= Hold come what may =

Phrase referring to deeply held beliefs

"Hold come what may" is a phrase popularized by logician Willard Van Orman Quine. Beliefs that are "held come what may" are beliefs one is unwilling to give up, regardless of any evidence with which one might be presented.

Quine held that any belief can be held come what may, so long as one makes suitable adjustments to other beliefs. In other words, all beliefs are rationally revisable ("no statement is immune to revision"). He used this to reject the distinction between analytic truths (which are true come what may) and synthetic truths (which are true at least in part because of the state of the world).

Many philosophers argue to the contrary, believing that, for example, the laws of thought cannot be revised and may be "held come what may". Quine believed that all beliefs are linked by a web of beliefs, in which a belief is linked to another belief by supporting relations, but if one belief is found untrue, there is ground to find the linked beliefs also untrue. The latter statement is usually referred to as either confirmation holism or Duhem–Quine thesis.

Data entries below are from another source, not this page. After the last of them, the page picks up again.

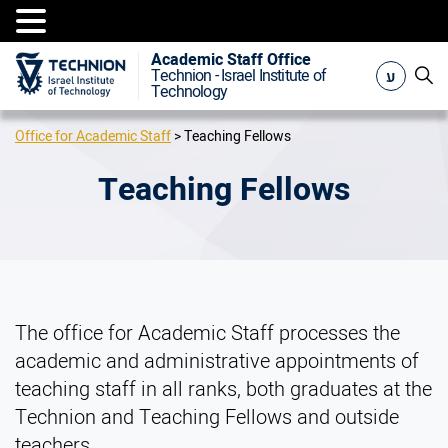
Academic Staff Office
ע
Technion - Israel Institute of
Technology
Office for Academic Staff
>
Teaching Fellows
Teaching Fellows
The office for Academic Staff processes the
academic and administrative appointments of
teaching staff in all ranks, both graduates at the
Technion and Teaching Fellows and outside
teachers.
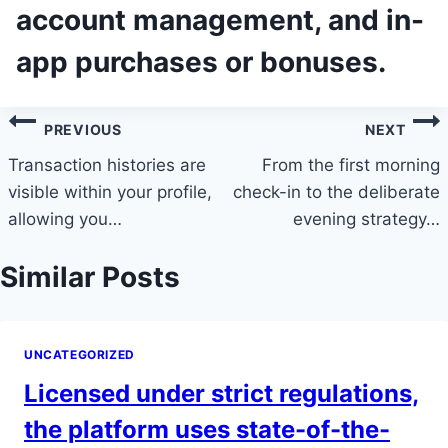
account management, and in-
app purchases or bonuses.
Post
PREVIOUS
NEXT
navigation
Transaction histories are
From the first morning
visible within your profile,
check-in to the deliberate
allowing you…
evening strategy…
Similar Posts
UNCATEGORIZED
Licensed under strict regulations,
the platform uses state-of-the-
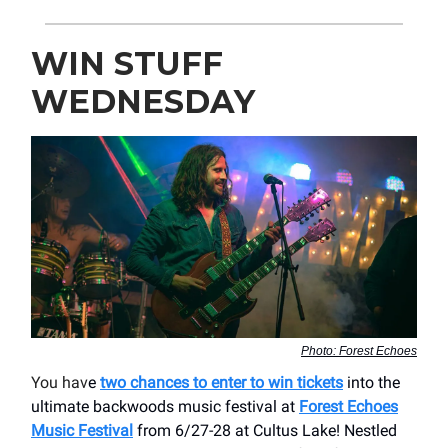
WIN STUFF
WEDNESDAY
Photo: Forest Echoes
You hav
e
two chances to enter to win tickets
into the
ultimate backwoods music festival at
Forest Echoes
Music Festival
from 6/27-28 at Cultus Lake! Nestled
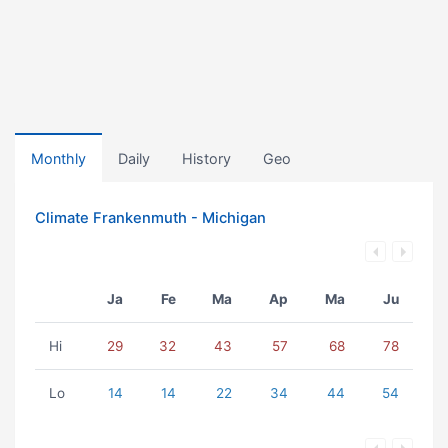
Monthly
Daily
History
Geo
Climate Frankenmuth - Michigan
Ja
Fe
Ma
Ap
Ma
Ju
Hi
29
32
43
57
68
78
Lo
14
14
22
34
44
54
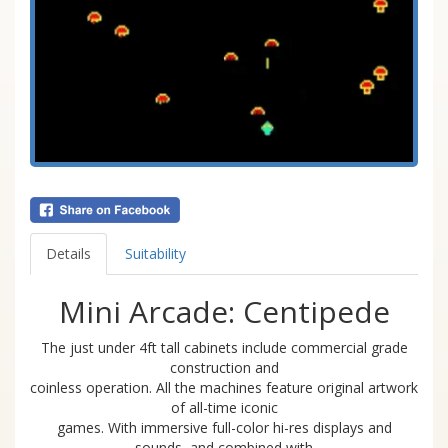
Details
Suitability
Mini Arcade: Centipede
The just under 4ft tall cabinets include commercial grade
construction and
coinless operation. All the machines feature original artwork
of all-time iconic
games. With immersive full-color hi-res displays and
sounds, and combined with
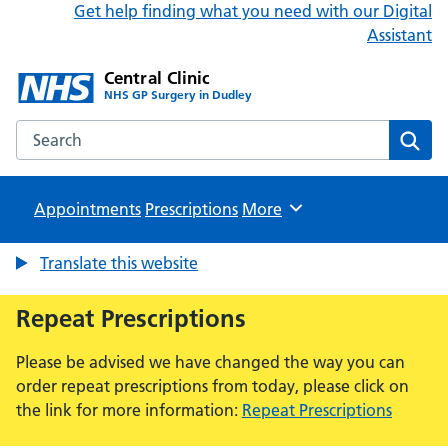
Get help finding what you need with our Digital
Assistant
Central Clinic
NHS GP Surgery in Dudley
Search the Central Clinic website
Sear
Appointments
Prescriptions
Browse
More
Translate this website
Repeat Prescriptions
Please be advised we have changed the way you can
order repeat prescriptions from today, please click on
the link for more information:
Repeat Prescriptions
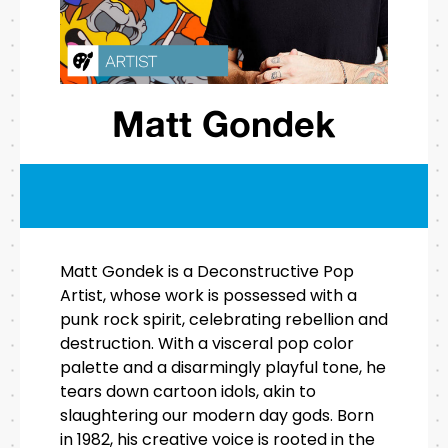
Matt Gondek
Matt Gondek is a Deconstructive Pop
Artist, whose work is possessed with a
punk rock spirit, celebrating rebellion and
destruction. With a visceral pop color
palette and a disarmingly playful tone, he
tears down cartoon idols, akin to
slaughtering our modern day gods. Born
in 1982, his creative voice is rooted in the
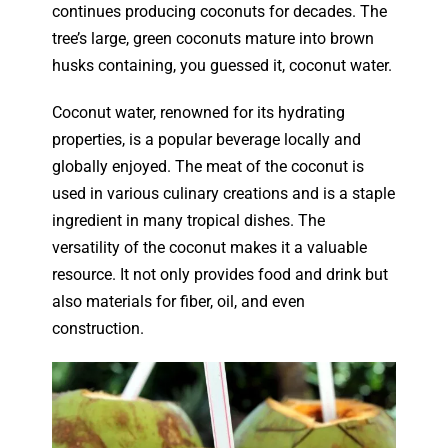
continues producing coconuts for decades. The
tree’s large, green coconuts mature into brown
husks containing, you guessed it, coconut water.
Coconut water, renowned for its hydrating
properties, is a popular beverage locally and
globally enjoyed. The meat of the coconut is
used in various culinary creations and is a staple
ingredient in many tropical dishes. The
versatility of the coconut makes it a valuable
resource. It not only provides food and drink but
also materials for fiber, oil, and even
construction.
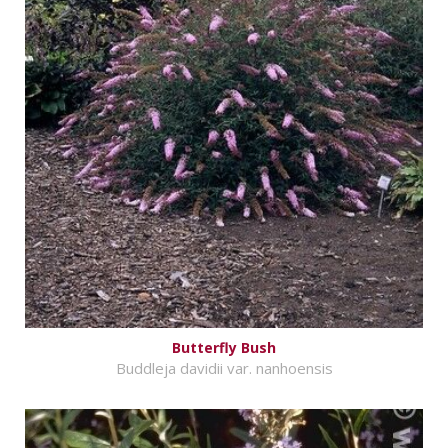
Butterfly Bush
Buddleja davidii var. nanhoensis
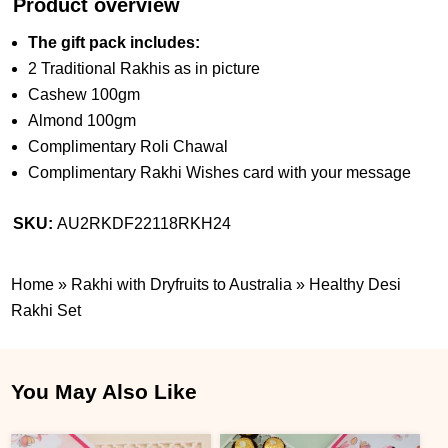
Product overview
The gift pack includes:
2 Traditional Rakhis as in picture
Cashew 100gm
Almond 100gm
Complimentary Roli Chawal
Complimentary Rakhi Wishes card with your message
SKU:
AU2RKDF22118RKH24
Home
»
Rakhi with Dryfruits to Australia
»
Healthy Desi
Rakhi Set
You May Also Like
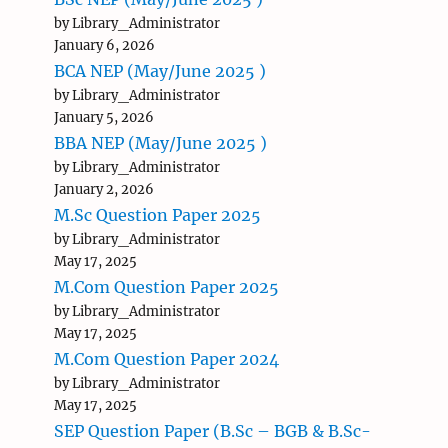
by Library_Administrator
January 6, 2026
BCA NEP (May/June 2025 )
by Library_Administrator
January 5, 2026
BBA NEP (May/June 2025 )
by Library_Administrator
January 2, 2026
M.Sc Question Paper 2025
by Library_Administrator
May 17, 2025
M.Com Question Paper 2025
by Library_Administrator
May 17, 2025
M.Com Question Paper 2024
by Library_Administrator
May 17, 2025
SEP Question Paper (B.Sc – BGB & B.Sc-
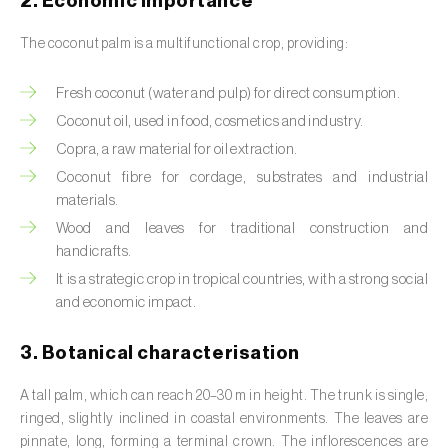
2. Economic importance
Barley (
Hordeum vulgare
)
The coconut palm is a multifunctional crop, providing:
Basil (
Ocimum basilicum
)
Bay laurel (
Laurus nobilis
)
Fresh coconut (water and pulp) for direct consumption.
Coconut oil, used in food, cosmetics and industry.
Beetroot (
Beta spp.
)
Copra, a raw material for oil extraction.
Begonia (
Hillebrandia sandwicensis e
Coconut fibre
for cordage, substrates and industrial
materials.
Begonia spp.
)
Wood and leaves for traditional construction and
Birch (
Betula spp.
)
handicrafts.
It is a strategic crop in tropical countries, with a strong social
Black raspberry (
Rubus occidentalis
)
and economic impact.
Blackcurrant (
Ribes nigrum
)
3. Botanical characterisation
Blueberry (
Vaccinium spp.
)
A tall palm, which can reach 20–30 m in height. The trunk is single,
ringed, slightly inclined in coastal environments. The leaves are
Boxwood (
Buxus sempervirens L.
)
pinnate, long, forming a terminal crown. The inflorescences are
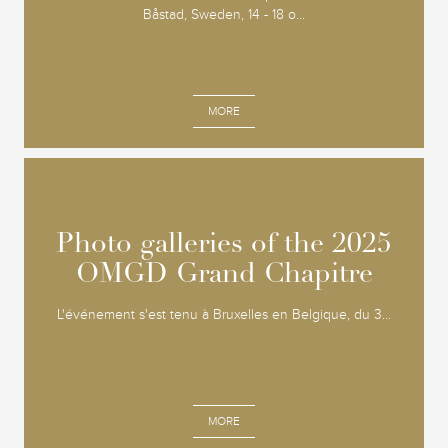
Båstad, Sweden, 14 - 18 o...
MORE
Photo galleries of the 2025
Photo galleries of the 2025
OMGD Grand Chapitre
OMGD Grand Chapitre
L'événement s'est tenu à Bruxelles en Belgique, du 3...
MORE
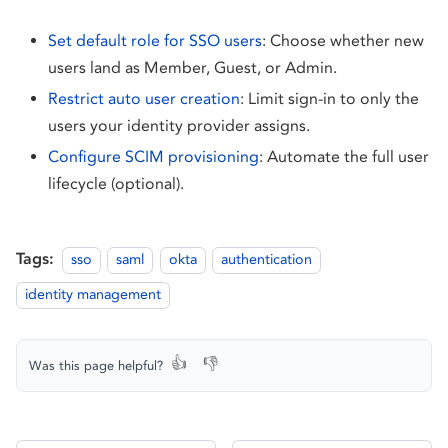
Set default role for SSO users
: Choose whether new
users land as Member, Guest, or Admin.
Restrict auto user creation
: Limit sign-in to only the
users your identity provider assigns.
Configure SCIM provisioning
: Automate the full user
lifecycle (optional).
Tags:
sso
saml
okta
authentication
identity management
👍
👎
Was this page helpful?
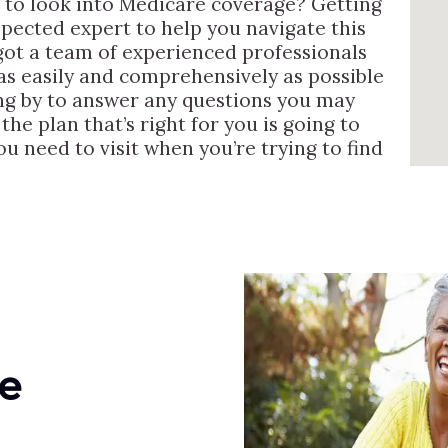
 to look into Medicare coverage? Getting
ected expert to help you navigate this
e got a team of experienced professionals
as easily and comprehensively as possible
ng by to answer any questions you may
he plan that’s right for you is going to
ou need to visit when you’re trying to find
e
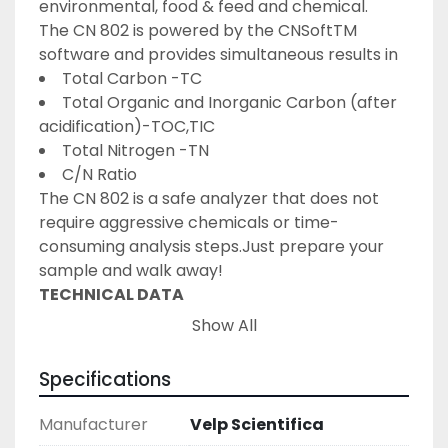
environmental, food & feed and chemical.
The CN 802 is powered by the CNSoftTM 
software and provides simultaneous results in
Total Carbon -TC
Total Organic and Inorganic Carbon (after 
acidification)-TOC,TIC
Total Nitrogen -TN
C/N Ratio
The CN 802 is a safe analyzer that does not 
require aggressive chemicals or time-
consuming analysis steps.Just prepare your 
sample and walk away!
TECHNICAL DATA
The VELP CN 802elemental analyzer is 
Show All
designed to work
24/7, 365 days a year
with 
fast and easy routine maintenance.
Specifications
The autosampler is supplied with a disc of 30 
positions andcan be expanded to 
Manufacturer
Velp Scientifica
accommodate up to 117 samples.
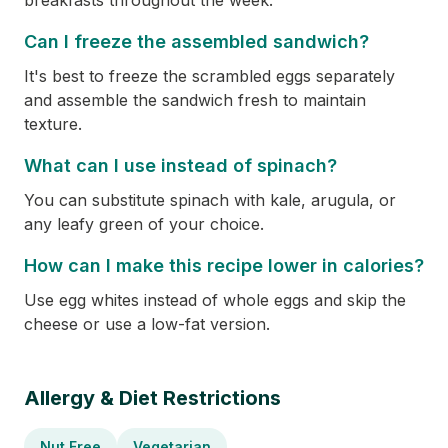
breakfasts throughout the week.
Can I freeze the assembled sandwich?
It's best to freeze the scrambled eggs separately
and assemble the sandwich fresh to maintain
texture.
What can I use instead of spinach?
You can substitute spinach with kale, arugula, or
any leafy green of your choice.
How can I make this recipe lower in calories?
Use egg whites instead of whole eggs and skip the
cheese or use a low-fat version.
Allergy & Diet Restrictions
Nut Free
Vegetarian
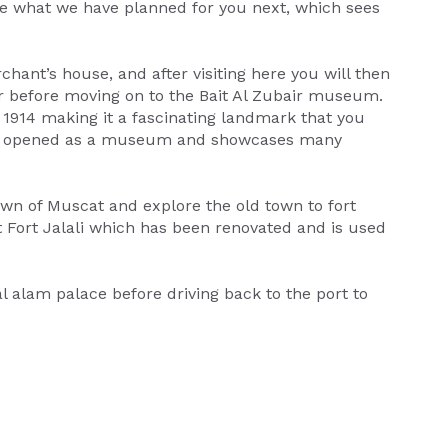
love what we have planned for you next, which sees
ant’s house, and after visiting here you will then
ur before moving on to the Bait Al Zubair museum.
1914 making it a fascinating landmark that you
was opened as a museum and showcases many
wn of Muscat and explore the old town to fort
it Fort Jalali which has been renovated and is used
 al alam palace before driving back to the port to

A closely related phrase is "hold more stubbornly at least", also popularized by Quine. Some beliefs may be more useful than others, or may be implied by a large number of beliefs. Examples might be laws of logic, or the belief in an external world of physical objects. Altering such central portions of the web of beliefs would have immense, ramifying consequences, and affect many other beliefs. It is better to alter auxiliary beliefs around the edges of the web of beliefs (considered to be sense beliefs, rather than main beliefs) in the face of new evidence unfriendly to one's central principles. Thus, while one might agree that there is no belief one can hold come what may, there are some for which there is ample practical ground to "hold more stubbornly at least".